Please restate, word for word, the lines below that begin at the one with "Judge’s Prize (79, 857)" and end at the one with "AGB (570, 1125)". Leave out all other lines.

- - - - - - -

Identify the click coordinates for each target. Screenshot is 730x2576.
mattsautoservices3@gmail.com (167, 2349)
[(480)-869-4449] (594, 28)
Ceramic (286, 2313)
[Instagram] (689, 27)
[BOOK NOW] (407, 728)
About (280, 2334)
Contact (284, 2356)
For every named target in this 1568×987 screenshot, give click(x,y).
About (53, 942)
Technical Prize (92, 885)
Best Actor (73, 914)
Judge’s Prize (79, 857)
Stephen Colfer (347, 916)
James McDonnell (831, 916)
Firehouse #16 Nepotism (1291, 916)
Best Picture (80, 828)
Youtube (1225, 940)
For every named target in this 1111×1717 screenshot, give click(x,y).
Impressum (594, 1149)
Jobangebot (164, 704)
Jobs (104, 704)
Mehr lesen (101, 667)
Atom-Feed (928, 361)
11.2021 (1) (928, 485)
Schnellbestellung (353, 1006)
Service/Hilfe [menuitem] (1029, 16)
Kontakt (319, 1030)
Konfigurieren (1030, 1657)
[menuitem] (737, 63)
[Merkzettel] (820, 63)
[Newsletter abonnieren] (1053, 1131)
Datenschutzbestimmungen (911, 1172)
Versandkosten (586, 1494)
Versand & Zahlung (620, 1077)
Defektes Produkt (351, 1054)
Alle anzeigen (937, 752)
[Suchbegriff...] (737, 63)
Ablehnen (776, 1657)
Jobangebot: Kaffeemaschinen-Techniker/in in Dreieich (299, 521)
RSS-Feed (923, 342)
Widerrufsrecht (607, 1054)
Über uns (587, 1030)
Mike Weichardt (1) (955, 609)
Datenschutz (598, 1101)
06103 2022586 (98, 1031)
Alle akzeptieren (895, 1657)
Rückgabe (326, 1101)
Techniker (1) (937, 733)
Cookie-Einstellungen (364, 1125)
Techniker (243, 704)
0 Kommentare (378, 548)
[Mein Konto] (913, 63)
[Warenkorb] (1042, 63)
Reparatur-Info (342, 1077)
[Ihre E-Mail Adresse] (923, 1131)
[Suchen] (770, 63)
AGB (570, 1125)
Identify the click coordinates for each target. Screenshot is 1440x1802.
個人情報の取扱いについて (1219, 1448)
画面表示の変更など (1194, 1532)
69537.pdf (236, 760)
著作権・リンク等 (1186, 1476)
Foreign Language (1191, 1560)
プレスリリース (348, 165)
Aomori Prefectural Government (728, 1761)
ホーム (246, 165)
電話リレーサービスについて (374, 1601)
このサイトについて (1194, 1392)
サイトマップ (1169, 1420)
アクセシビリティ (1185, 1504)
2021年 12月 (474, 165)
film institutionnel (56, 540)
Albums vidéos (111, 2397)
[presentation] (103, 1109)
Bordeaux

- - - - - - -

RESPONSE:
Judge’s Prize (79, 857)
Stephen Colfer (347, 916)
James McDonnell (831, 916)
Firehouse #16 Nepotism (1291, 916)
Best Picture (80, 828)
Youtube (1225, 940)
For every named target in this 1111×1717 screenshot, give click(x,y).
Impressum (594, 1149)
Jobangebot (164, 704)
Jobs (104, 704)
Mehr lesen (101, 667)
Atom-Feed (928, 361)
11.2021 (1) (928, 485)
Schnellbestellung (353, 1006)
Service/Hilfe [menuitem] (1029, 16)
Kontakt (319, 1030)
Konfigurieren (1030, 1657)
[menuitem] (737, 63)
[Merkzettel] (820, 63)
[Newsletter abonnieren] (1053, 1131)
Datenschutzbestimmungen (911, 1172)
Versandkosten (586, 1494)
Versand & Zahlung (620, 1077)
Defektes Produkt (351, 1054)
Alle anzeigen (937, 752)
[Suchbegriff...] (737, 63)
Ablehnen (776, 1657)
Jobangebot: Kaffeemaschinen-Techniker/in in Dreieich (299, 521)
RSS-Feed (923, 342)
Widerrufsrecht (607, 1054)
Über uns (587, 1030)
Mike Weichardt (1) (955, 609)
Datenschutz (598, 1101)
06103 2022586 (98, 1031)
Alle akzeptieren (895, 1657)
Rückgabe (326, 1101)
Techniker (1) (937, 733)
Cookie-Einstellungen (364, 1125)
Techniker (243, 704)
0 Kommentare (378, 548)
[Mein Konto] (913, 63)
[Warenkorb] (1042, 63)
Reparatur-Info (342, 1077)
[Ihre E-Mail Adresse] (923, 1131)
[Suchen] (770, 63)
AGB (570, 1125)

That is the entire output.